The door was locked.
"Of all the — necrotic —" said Malfoy, pulling uselessly at the brass ring. He let it go with a clatter and turned on Harry, probably white-faced with anger but it was hard to tell. "I'd have made it inside if not for you!"
"And I'd have made it inside if not for you!" retorted Harry, dashing over to the bushes to grab his mop. "And no offense, but you're the one who was invisible! Which, by the way, would be a great way to sneak in, we can go through the windows in Gryffindor using Wingardium —"
"I had a Pouch of Vagueness, but I spilled all my fernseed on the ground when you rammed me! So no, I'm not going in through bloody Gryffindor!"
"Okay, fine, straight up through the Astronomy tower!" said Harry, pointing upward.
CLICK, went the lock again. It hadn't been good before. It was worse now. Evidently someone had heard the handle clatter.
"Or," said Harry brightly, "we could just get caught…"
"Good plan," said Malfoy.
The brass ring inside of the door squealed; Harry crossed his fingers. Flitwick and maybe Sprout might let them slide. Vinovii probably wouldn't even know they were late. It wouldn't be Quirrel, he was nearly late himself.

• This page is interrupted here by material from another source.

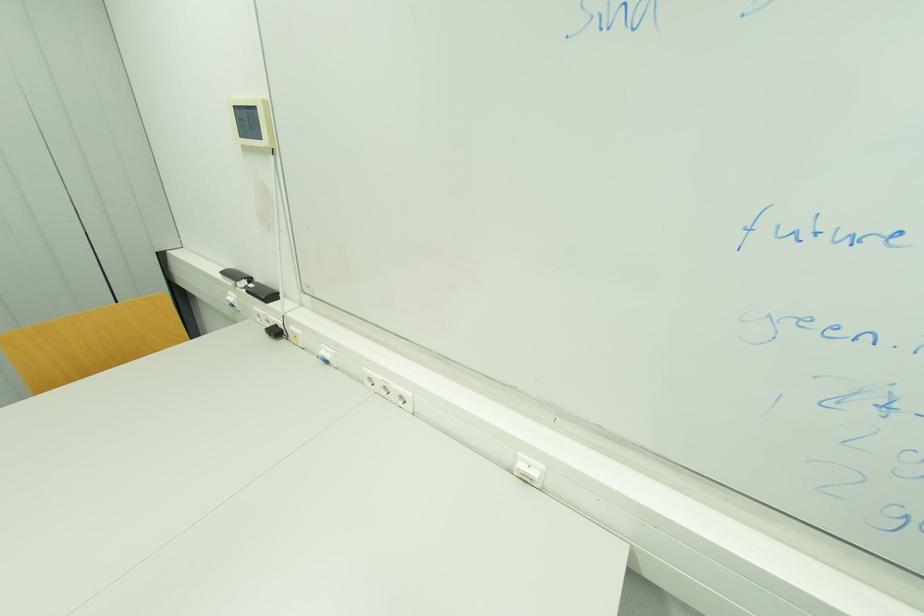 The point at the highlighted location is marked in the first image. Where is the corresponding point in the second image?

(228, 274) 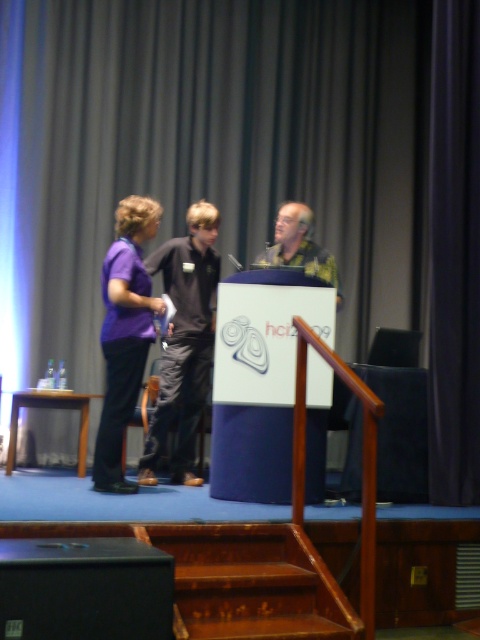 You are an event organizer trying to arrange seating for a panel discussion. You need to place a chair for the black matte speaker at lower left and another for the purple matte shirt at left. Based on their current positions, which speaker requires a smaller chair?

The black matte speaker at lower left requires a smaller chair since it occupies less space than the purple matte shirt at left.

The castle door groaned slowly open.
A tall dark form appeared in the archway, its identity blotted out by the light behind it (except it was clearly neither Flitwick or Vinovii).
They looked up at it. Not enough hat for McGonagall, which was a pity because that would have been a quick death.
It spoke.
"Did someone...knock," it said, in razor-through-silk tones.
They gulped.
"Dear me," said Professor Snape. "First years out of bounds after sunset.
"Whatever shall be done…about...this."
Pity he has utterly erased from his nature, and joy he has never known. He has an ambition, bitter and burning. It is to rise to such an eminence that no one can ever again humiliate him. Not to rule but to be the secret ruler, pulling the strings of puppets created by his brains.
— Dorothy Thompson.
No one ascends into the heaven which ye seek, unless he who descends from the heaven ye do not seek, enlighten him.
— Gerhard Dorn.
The earth cannot ascend unless heaven comes down first.
— Johann Mylius.
But I strode on austere;
No hope could have no fear.
— James Thomson.
What is a man but the sum of the squares of the opposing two sides?
— Jon Kitman.
¹ Felix Graymalkin's Potion & Chymistry Supplies.
² Examples of what might have ended up spilling out of the Potter earholes included sawarra nuts for butterbeer, anserine luckstones, shampoo ginger, cinnamon and spearmint, sassafras and lespedeza, bottles of jujube tea, flowers, figs, shells, sulphur crystals, diadems, blooming garlands of golden wattle (on markdown), pickaxes, compasses, night-vision goggles, bottles of imported Jungentur sea-dew jam, dragon's whiskers, pre-lolled lolling chairs, iceless iceboxes, a display of Glühende Dunkelheit Imported Beers glowing dark purple, and brass-ferruled walking sticks with crystal snow-globe handles — one with Hogwarts in.
³ " ...bin ich ein Falke, ein Sturm oder ein großer Gesang?"
⁴ Except of course for having failed to ask Nicolas Flamel what he thought of the idea of The One having been born in France in 1793, when the revolutionaries had done away with both July and September, thereby putting paid to the seventh month with both barrels — but he could always write a letter.